*** Opening of Data provided ***

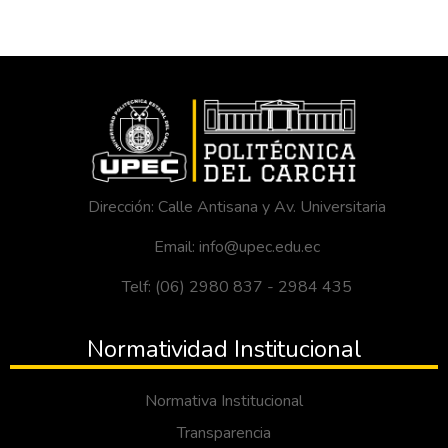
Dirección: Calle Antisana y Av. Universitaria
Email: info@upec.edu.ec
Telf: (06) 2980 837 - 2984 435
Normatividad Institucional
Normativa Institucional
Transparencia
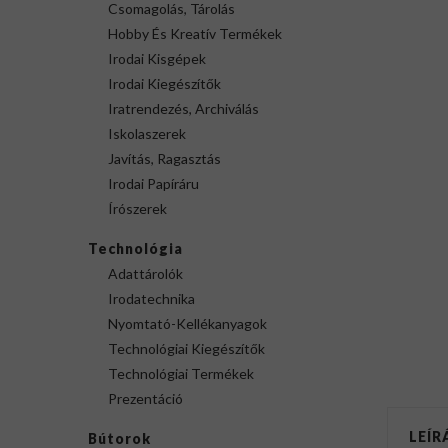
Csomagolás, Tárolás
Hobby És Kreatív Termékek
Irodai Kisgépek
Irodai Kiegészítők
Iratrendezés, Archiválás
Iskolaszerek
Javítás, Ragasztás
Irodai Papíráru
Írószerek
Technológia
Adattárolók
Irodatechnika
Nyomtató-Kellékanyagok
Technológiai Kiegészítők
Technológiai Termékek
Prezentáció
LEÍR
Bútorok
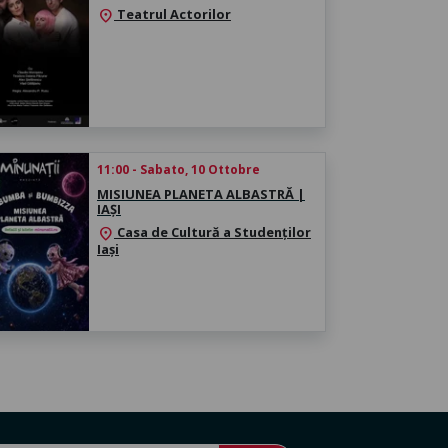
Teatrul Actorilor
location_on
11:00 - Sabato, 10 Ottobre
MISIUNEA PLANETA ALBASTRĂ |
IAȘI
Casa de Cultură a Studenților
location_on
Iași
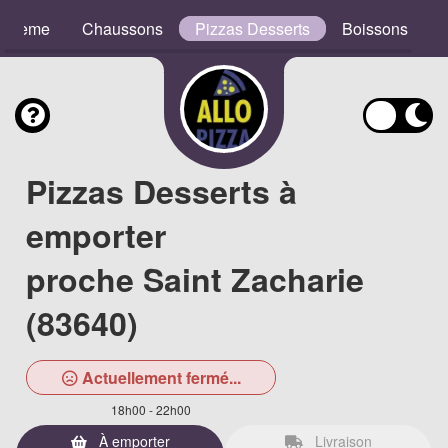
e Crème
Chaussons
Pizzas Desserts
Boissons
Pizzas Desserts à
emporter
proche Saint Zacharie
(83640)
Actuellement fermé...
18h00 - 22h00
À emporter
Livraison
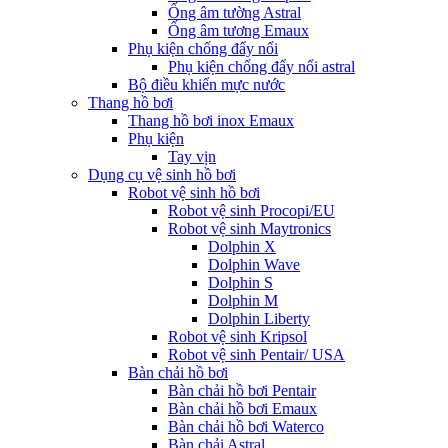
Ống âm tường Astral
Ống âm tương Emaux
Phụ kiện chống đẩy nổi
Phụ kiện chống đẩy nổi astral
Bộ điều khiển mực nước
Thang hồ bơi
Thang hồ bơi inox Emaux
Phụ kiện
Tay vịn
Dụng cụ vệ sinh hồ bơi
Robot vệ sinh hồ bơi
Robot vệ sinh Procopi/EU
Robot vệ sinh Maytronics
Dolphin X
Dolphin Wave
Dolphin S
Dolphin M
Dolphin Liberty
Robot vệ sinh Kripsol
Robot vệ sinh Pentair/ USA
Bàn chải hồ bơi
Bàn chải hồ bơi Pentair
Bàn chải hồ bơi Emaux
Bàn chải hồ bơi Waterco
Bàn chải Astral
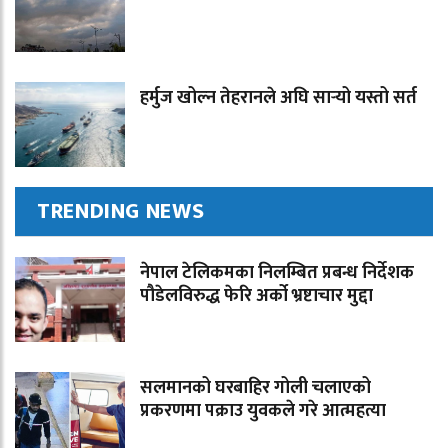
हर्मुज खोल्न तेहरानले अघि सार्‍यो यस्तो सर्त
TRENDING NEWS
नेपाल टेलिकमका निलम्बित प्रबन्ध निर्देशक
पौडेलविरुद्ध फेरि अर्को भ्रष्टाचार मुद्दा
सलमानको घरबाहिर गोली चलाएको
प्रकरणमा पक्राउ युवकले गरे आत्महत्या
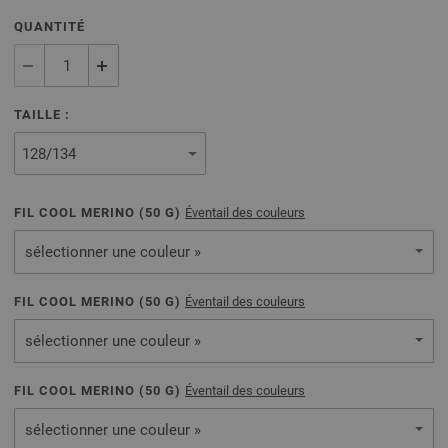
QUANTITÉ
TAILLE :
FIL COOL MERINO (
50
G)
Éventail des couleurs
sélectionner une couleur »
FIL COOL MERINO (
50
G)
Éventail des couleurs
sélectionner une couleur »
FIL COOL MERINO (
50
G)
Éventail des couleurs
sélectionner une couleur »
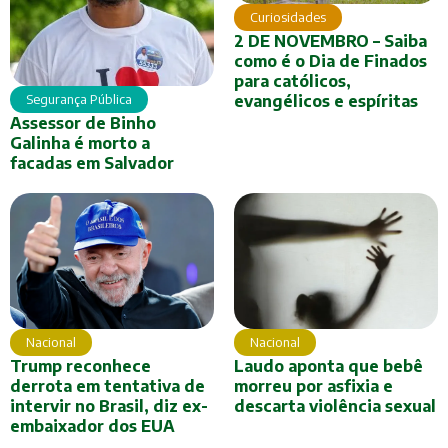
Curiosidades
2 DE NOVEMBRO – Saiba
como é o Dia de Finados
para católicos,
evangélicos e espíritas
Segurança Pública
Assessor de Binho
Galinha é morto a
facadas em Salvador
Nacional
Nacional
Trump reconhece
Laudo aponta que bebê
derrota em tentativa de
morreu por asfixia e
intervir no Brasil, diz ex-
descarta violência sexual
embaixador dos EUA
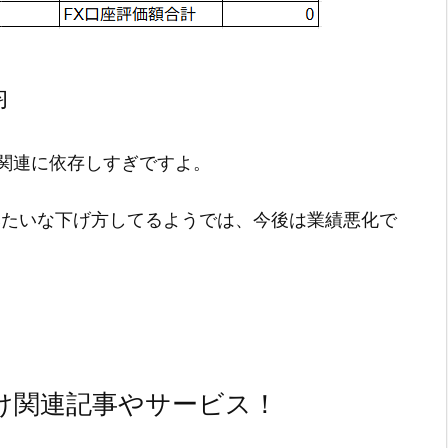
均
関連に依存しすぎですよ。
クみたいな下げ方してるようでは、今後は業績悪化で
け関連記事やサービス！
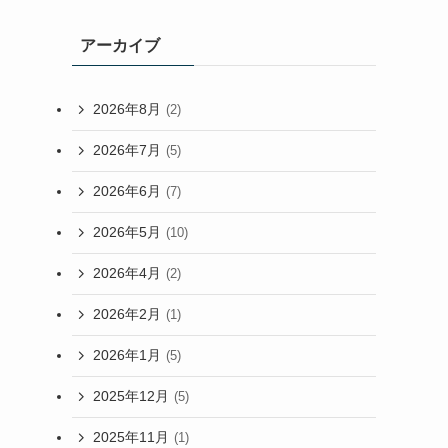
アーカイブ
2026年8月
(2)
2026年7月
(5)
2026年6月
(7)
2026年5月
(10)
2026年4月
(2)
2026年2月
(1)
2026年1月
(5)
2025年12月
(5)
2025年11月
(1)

*** Close of Data provided ***

Transcribe every entry word for word, but skip the pictures.

Dirección: Calle Antisana y Av. Universitaria
Email: info@upec.edu.ec
Telf: (06) 2980 837 - 2984 435
Normatividad Institucional
Normativa Institucional
Transparencia
Csomagolás, Tárolás
Hobby És Kreatív Termékek
Irodai Kisgépek
Irodai Kiegészítők
Iratrendezés, Archiválás
Iskolaszerek
Javítás, Ragasztás
Irodai Papíráru
Írószerek
Technológia
Adattárolók
Irodatechnika
Nyomtató-Kellékanyagok
Technológiai Kiegészítők
Technológiai Termékek
Prezentáció
LEÍR
Bútorok
Teatrul Actorilor
location_on
11:00 - Sabato, 10 Ottobre
MISIUNEA PLANETA ALBASTRĂ |
IAȘI
Casa de Cultură a Studenților
location_on
Iași
e Crème
Chaussons
Pizzas Desserts
Boissons
Pizzas Desserts à
emporter
proche Saint Zacharie
(83640)
Actuellement fermé...
18h00 - 22h00
À emporter
Livraison
Ống âm tường Astral
Ống âm tương Emaux
Phụ kiện chống đẩy nổi
Phụ kiện chống đẩy nổi astral
Bộ điều khiển mực nước
Thang hồ bơi
Thang hồ bơi inox Emaux
Phụ kiện
Tay vịn
Dụng cụ vệ sinh hồ bơi
Robot vệ sinh hồ bơi
Robot vệ sinh Procopi/EU
Robot vệ sinh Maytronics
Dolphin X
Dolphin Wave
Dolphin S
Dolphin M
Dolphin Liberty
Robot vệ sinh Kripsol
Robot vệ sinh Pentair/ USA
Bàn chải hồ bơi
Bàn chải hồ bơi Pentair
Bàn chải hồ bơi Emaux
Bàn chải hồ bơi Waterco
Bàn chải Astral
हर्मुज खोल्न तेहरानले अघि सार्‍यो यस्तो सर्त
TRENDING NEWS
नेपाल टेलिकमका निलम्बित प्रबन्ध निर्देशक
पौडेलविरुद्ध फेरि अर्को भ्रष्टाचार मुद्दा
सलमानको घरबाहिर गोली चलाएको
प्रकरणमा पक्राउ युवकले गरे आत्महत्या
QUANTITÉ
TAILLE :
FIL COOL MERINO (
50
G)
Éventail des couleurs
sélectionner une couleur »
FIL COOL MERINO (
50
G)
Éventail des couleurs
sélectionner une couleur »
FIL COOL MERINO (
50
G)
Éventail des couleurs
sélectionner une couleur »
Curiosidades
2 DE NOVEMBRO – Saiba
como é o Dia de Finados
para católicos,
evangélicos e espíritas
Segurança Pública
Assessor de Binho
Galinha é morto a
facadas em Salvador
Nacional
Nacional
Trump reconhece
Laudo aponta que bebê
derrota em tentativa de
morreu por asfixia e
intervir no Brasil, diz ex-
descarta violência sexual
embaixador dos EUA
均
関連に依存しすぎですよ。
クみたいな下げ方してるようでは、今後は業績悪化で
け関連記事やサービス！
アーカイブ
2026年8月
(2)
2026年7月
(5)
2026年6月
(7)
2026年5月
(10)
2026年4月
(2)
2026年2月
(1)
2026年1月
(5)
2025年12月
(5)
2025年11月
(1)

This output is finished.